The Pentagon is exploring the idea of getting countries to commit to the number of F-35s they plan to purchase by offering cost incentives as a way to keep prices stable for the United States and other nations lined up to buy the fifth-generation fighter jet, the Pentagon’s top weapons buyer said Thursday.
Frank Kendall, the undersecretary of defense for acquisition, emphasized that officials were still in the early stages of discussing such a plan and said it wouldn’t be useful until the program itself was more stable and under consistent, higher rates of production. Persuading countries to formalize quantities would avoid price fluctuations that come when numbers are lowered or pushed back, he said.
Kendall noted that like the United States, other countries are experiencing budget difficulties and have their own political processes and military procurement priorities, but said once countries have worked through their plan it could be beneficial to get them to commit to numbers through price incentives.
“Looking forward, we would consider an idea that would provide some positive and negative incentives for people to sign up to specific numbers of buys, once their political process supports that so that you would incentivize everybody to stay in,” Kendall told reporters on a conference call. “There’d be a positive incentive for meeting your commitment and a negative incentive if you didn’t.”
“We haven’t gotten to that yet, but it’s something we’re just barely beginning to talk about as a possibility,” he added.
There are seven international partners at varying tiers of investment on the F-35’s development, including the United Kingdom, Italy, the Netherlands, Canada, Denmark, Norway and Turkey. Some have changed their plans because of budgeting issues and political pressures, in part related to technical and design problems that have caused costs to skyrocket and massive delays.
Lockheed Martin [LMT] is the prime contractor for the stealth aircraft. Pratt & Whitney, a division of United Technologies [UTX], is the engine maker.
Canada has been re-evaluating its participation in the program, although a Reuters report earlier this month said a government task force intends to recommend the purchase of 65 F-35s. Italy and Turkey are also taking a second look at their role and may delay their plans to buy the aircraft or reduce the numbers.
Israel, Japan and South Korea have announced plans to buy the F-35s as well under the U.S. foreign military sales program. After Japan announced it had selected the F-35 in a competition more than two years ago, Tokyo quickly warned that the decision was conditioned on getting costs under control.

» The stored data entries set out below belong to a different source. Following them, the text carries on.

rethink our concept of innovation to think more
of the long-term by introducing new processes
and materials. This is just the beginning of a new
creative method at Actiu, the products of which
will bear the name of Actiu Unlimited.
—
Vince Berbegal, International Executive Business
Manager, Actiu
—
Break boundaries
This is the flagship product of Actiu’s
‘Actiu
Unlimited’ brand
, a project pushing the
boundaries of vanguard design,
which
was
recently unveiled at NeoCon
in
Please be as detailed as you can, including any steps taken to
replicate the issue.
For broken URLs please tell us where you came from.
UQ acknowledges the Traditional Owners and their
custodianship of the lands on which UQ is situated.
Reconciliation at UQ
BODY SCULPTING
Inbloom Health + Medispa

The Pentagon is continuing to work to bring cost down by keeping pressure on the contractors to improve performance in engineering and production, and by also looking at ways to lower operational and sustainment costs once the airplanes are delivered in the fleet.

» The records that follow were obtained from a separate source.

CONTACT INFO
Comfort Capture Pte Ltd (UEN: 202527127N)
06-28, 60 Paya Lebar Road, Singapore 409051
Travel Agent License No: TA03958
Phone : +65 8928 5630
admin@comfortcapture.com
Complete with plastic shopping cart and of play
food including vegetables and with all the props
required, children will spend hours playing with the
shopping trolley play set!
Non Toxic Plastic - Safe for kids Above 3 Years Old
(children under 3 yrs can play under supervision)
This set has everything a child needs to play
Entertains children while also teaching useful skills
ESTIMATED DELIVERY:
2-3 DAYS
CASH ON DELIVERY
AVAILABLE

Kendall conceded that over the last year the F-35’s reliability, meaning the failure rates of the aircraft systems and parts, has only made small gains. “There (is) some marginal evidence of improvement but it’s not enough,” he said.
However, the program has been implementing “specific plans for how to get them where they are to where they need to be,” including by finding better ways to measure performance and failure rates, he said, adding he expects that to begin paying off in the near future.
“It takes a little while to see those results when you look at the whole fleet of aircraft, but in the more recent aircraft with the fixes in we should be seeing results pretty quickly,” he said.